Aren Cambre Aren Cambre - 3 months ago 15
SQL Question

Add number to rows based on identical values in selected columns

I have a PostgreSQL database that contains traffic tickets written by a few jurisdictions.

Some jurisdictions don't indicate if multiple tickets are written in one traffic stop. However, that can be inferred by analyzing other fields. Consider this data:

ticket_id timestamp drivers_license
----------------------------------------------
1 2008-08-07 01:51:00 11111111
2 2008-08-07 01:51:00 11111111
3 2008-08-07 02:02:00 22222222
4 2008-08-07 02:25:00 33333333
5 2008-08-07 04:23:00 44444444
6 2008-08-07 04:23:00 55555555
7 2008-08-07 04:23:00 44444444


I can infer that:


  • Tickets 1 & 2 were written in a single traffic stop because they share driver's license numbers and timestamps.

  • Same for 5 & 7, but notice how ticket 6 is between them. Perhaps another officer was writing a ticket at the same time somewhere else, or data entry operators entered stuff out of order.

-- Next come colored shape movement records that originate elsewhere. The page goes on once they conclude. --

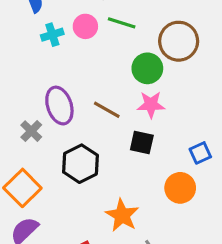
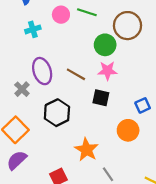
cyan cross: (52, 35) -> (33, 29), moved

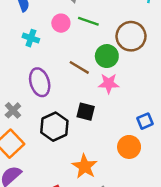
cyan cross: (33, 29) -> (31, 38), turned 35
brown line: (76, 74) -> (79, 67), moved
gray cross: (22, 89) -> (13, 110), moved
black square: (101, 98) -> (86, 112), moved

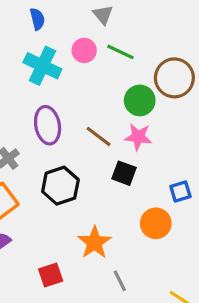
cyan cross: (31, 38) -> (42, 66), size x1.6
brown line: (79, 67) -> (99, 137), moved
black square: (86, 112) -> (124, 173), moved

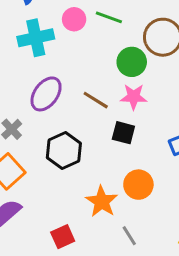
cyan cross: (42, 66) -> (36, 38), turned -32
purple ellipse: (48, 125) -> (46, 94), turned 52
orange circle: (156, 223) -> (138, 185), moved

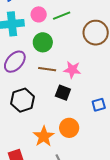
green line: (109, 17) -> (62, 16), turned -48
green circle: (132, 62) -> (43, 42), moved
brown line: (96, 100) -> (47, 69), turned -30

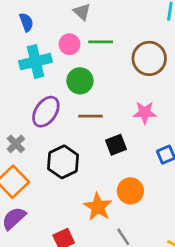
green line: (62, 16) -> (101, 42), turned 30
pink star: (72, 70) -> (145, 113), moved
black square: (63, 93) -> (116, 145), turned -35

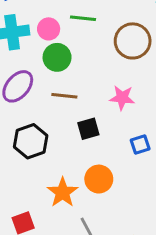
pink circle: (69, 44) -> (49, 29), moved

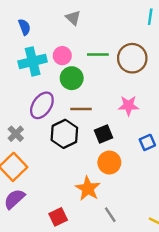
green line: (83, 18) -> (98, 55), moved
black hexagon: (31, 141) -> (64, 134), moved
orange circle: (99, 179) -> (109, 163), moved

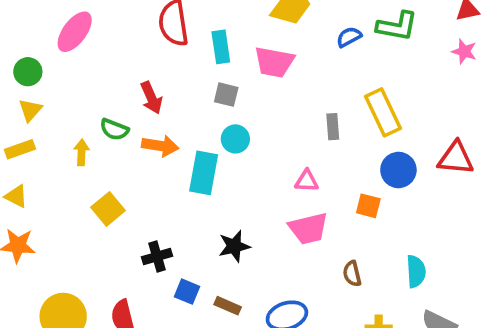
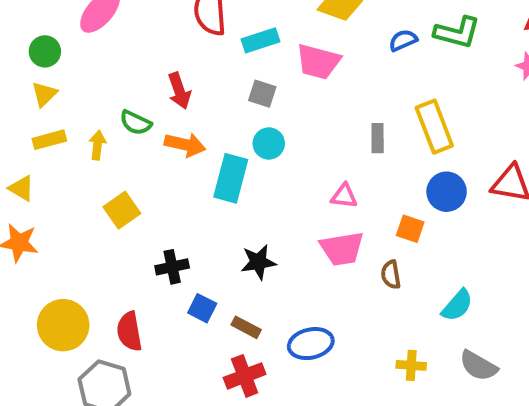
cyan rectangle: (221, 47) -> (260, 40), turned 76
yellow rectangle: (20, 149) -> (49, 140), moved
cyan semicircle: (416, 271) -> (457, 305), turned 40
brown semicircle: (352, 274) -> (391, 275), moved

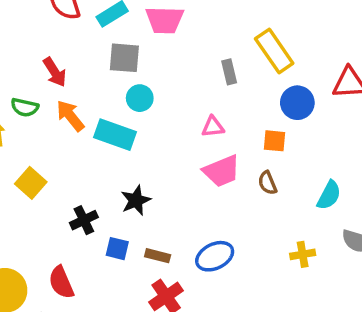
gray square: (262, 94) -> (124, 58), size x1.4
orange arrow: (185, 145) -> (70, 116), turned -128
cyan rectangle: (231, 178) -> (115, 135), turned -72
black star: (258, 262) -> (136, 200), moved

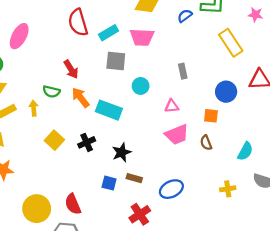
yellow rectangle: (274, 51) -> (231, 43), moved
cyan circle: (140, 98) -> (141, 86), moved
black cross: (84, 220) -> (87, 142), moved
brown rectangle: (158, 256) -> (134, 178), moved

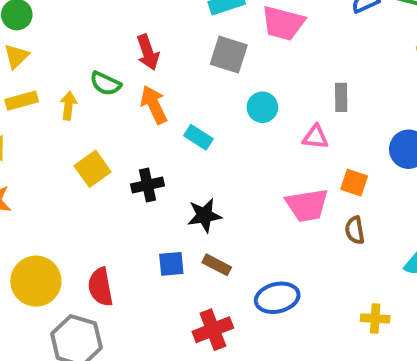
pink triangle: (172, 106) -> (315, 137), moved
cyan rectangle: (109, 110) -> (198, 137), size x0.6
orange square: (211, 116) -> (354, 183), moved
blue square: (109, 183) -> (171, 264), turned -32

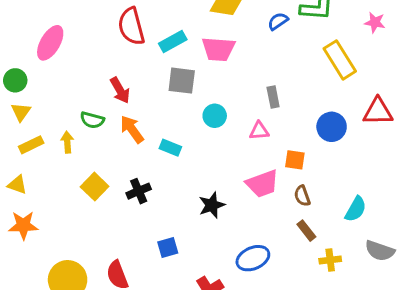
black star: (204, 215) -> (212, 205), moved
brown rectangle: (217, 265) -> (306, 231), moved, turned 35

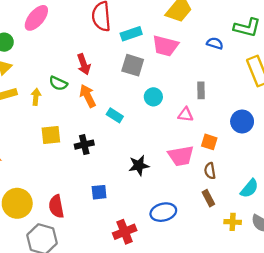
blue semicircle: (278, 21) -> (215, 43), moved, turned 42
yellow square: (95, 187) -> (51, 135), turned 30
yellow cross: (330, 260) -> (233, 222), moved

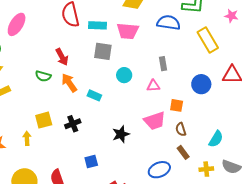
cyan rectangle: (131, 34) -> (98, 25), turned 30
blue semicircle: (215, 43) -> (169, 23), size x1.6
yellow arrow: (36, 97) -> (27, 138), moved
blue ellipse: (163, 212) -> (159, 170), moved

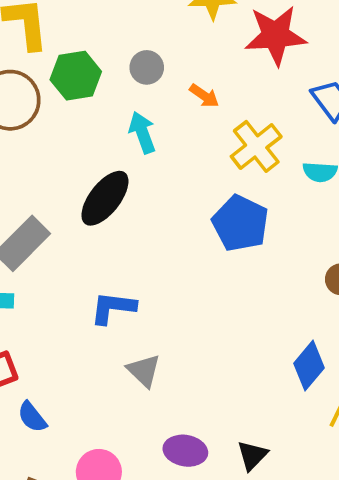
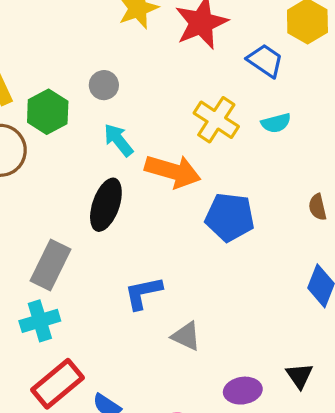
orange arrow: (204, 96) -> (173, 171), moved, size x2.0
blue pentagon: (240, 223) -> (230, 217), moved

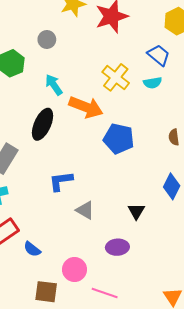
blue trapezoid: (265, 61) -> (159, 55), moved
gray circle: (104, 85) -> (47, 39), moved
black triangle: (299, 376) -> (136, 211), moved

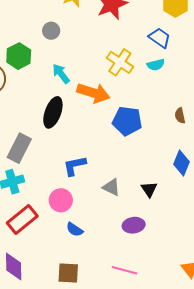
gray triangle: (85, 210) -> (111, 187), moved
blue semicircle: (32, 249) -> (75, 229), moved
pink circle: (74, 270) -> (61, 200), moved

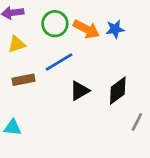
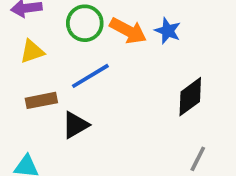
blue star: (115, 29) -> (168, 31), turned 30
black triangle: (79, 91) -> (75, 125), moved
black diamond: (118, 91) -> (190, 97), moved

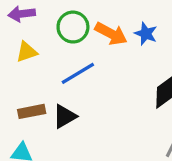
brown rectangle: (41, 100) -> (32, 111), moved

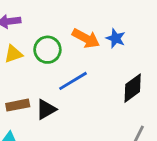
green circle: (73, 27) -> (47, 50), moved
blue line: (78, 73) -> (73, 81), moved

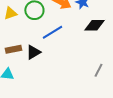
black diamond: (133, 88) -> (94, 25), moved, turned 35

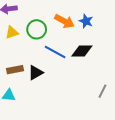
black diamond: (94, 25) -> (82, 51), moved
blue line: (52, 32) -> (55, 52), turned 60

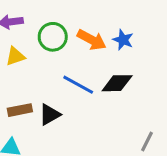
green circle: (37, 29) -> (53, 37), moved

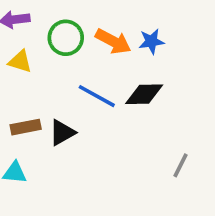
blue star: (123, 40) -> (151, 41), turned -30
yellow triangle: (15, 56) -> (20, 61), turned 36

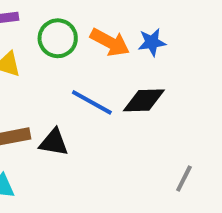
black triangle: (62, 133) -> (54, 142), turned 40

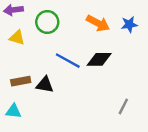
orange arrow: (110, 42) -> (98, 23), moved
blue star: (152, 42) -> (129, 24), moved

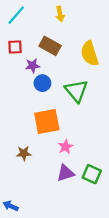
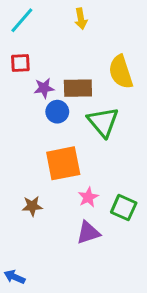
brown rectangle: (50, 46) -> (78, 88), moved, turned -30
green square: (92, 174) -> (124, 208), moved

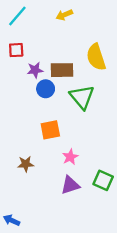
yellow arrow: (81, 19) -> (64, 15), turned 77
orange square: (63, 163) -> (50, 130), size x0.7
green square: (124, 208) -> (103, 180), moved

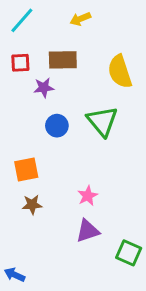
brown rectangle: (62, 70) -> (63, 60), moved
blue circle: (46, 89) -> (57, 126), moved
orange square: (50, 130) -> (26, 169), moved
green square: (103, 180) -> (129, 253), moved

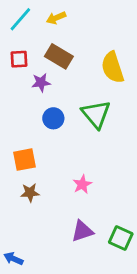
yellow arrow: (80, 19) -> (56, 18), moved
brown rectangle: (63, 60) -> (59, 56), turned 32
purple triangle: (88, 231) -> (82, 231), moved

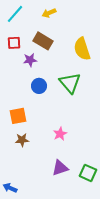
yellow arrow: (56, 18) -> (49, 13), moved

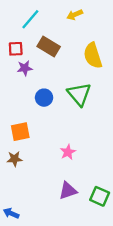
yellow arrow: (49, 13) -> (75, 15), moved
cyan line: (15, 14) -> (30, 19), moved
purple star: (30, 60) -> (25, 68), moved
brown star: (22, 140) -> (15, 159), moved

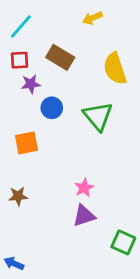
cyan line: (30, 19) -> (21, 26), moved
blue circle: (44, 98) -> (52, 108), moved
orange square: (20, 132) -> (27, 143), moved
purple triangle: (68, 191) -> (84, 216), moved

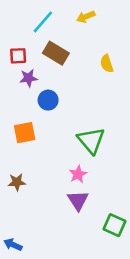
cyan line: (21, 26) -> (43, 22), moved
yellow semicircle: (115, 69) -> (107, 64), size x0.6
green triangle: (98, 116) -> (91, 140), moved
purple triangle: (84, 216) -> (78, 200), turned -45

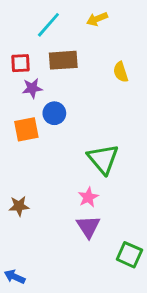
brown rectangle: (56, 53) -> (63, 60), turned -35
orange square: (25, 133) -> (26, 129), moved

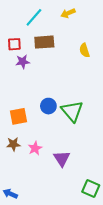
blue circle: (54, 113) -> (48, 106), moved
orange square: (26, 129) -> (19, 116), moved
pink star: (88, 197) -> (35, 148), moved
green square: (129, 255) -> (91, 189), moved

I would like to add another column that has a unique ID for each traffic stop. It will not be a primary key for the table because it will have duplicate values. For example:

ticket_id timestamp drivers_license stop_id
--------------------------------------------------------
1 2008-08-07 01:51:00 11111111 1
2 2008-08-07 01:51:00 11111111 1
3 2008-08-07 02:02:00 22222222 2
4 2008-08-07 02:25:00 33333333 3
5 2008-08-07 04:23:00 44444444 4
6 2008-08-07 04:23:00 55555555 5
7 2008-08-07 04:23:00 44444444 4


I can think of computationally-intensive, greedy algorithm ways of doing this with C#, but is there an efficient SQL query that can work?

Answer

Efficient SQL Query FTW!

I'm not at a computer that I can test this on so there is likely some syntax problems; I will fix in the morning, but it is something like this:

WITH uniquez as (SELECT timestamp, drivers_license, 
rank() over (ORDER BY timestamp, drivers_license) as counterz 
FROM ticketTable)

UPDATE ticketTable TT
SET stop_id = uniquez.counterz
WHERE uniquez.timestamp = TT.timestamp
AND uniquez.drivers_license = TT.drivers_license

Basically, you make a select that groups (partitions) by timestamp and drivers_license and have a row counter that goes with it. When you do the update, you use this previous select table's row counter as your "stop_id" and updates the columns that match the timestamp and drivers license.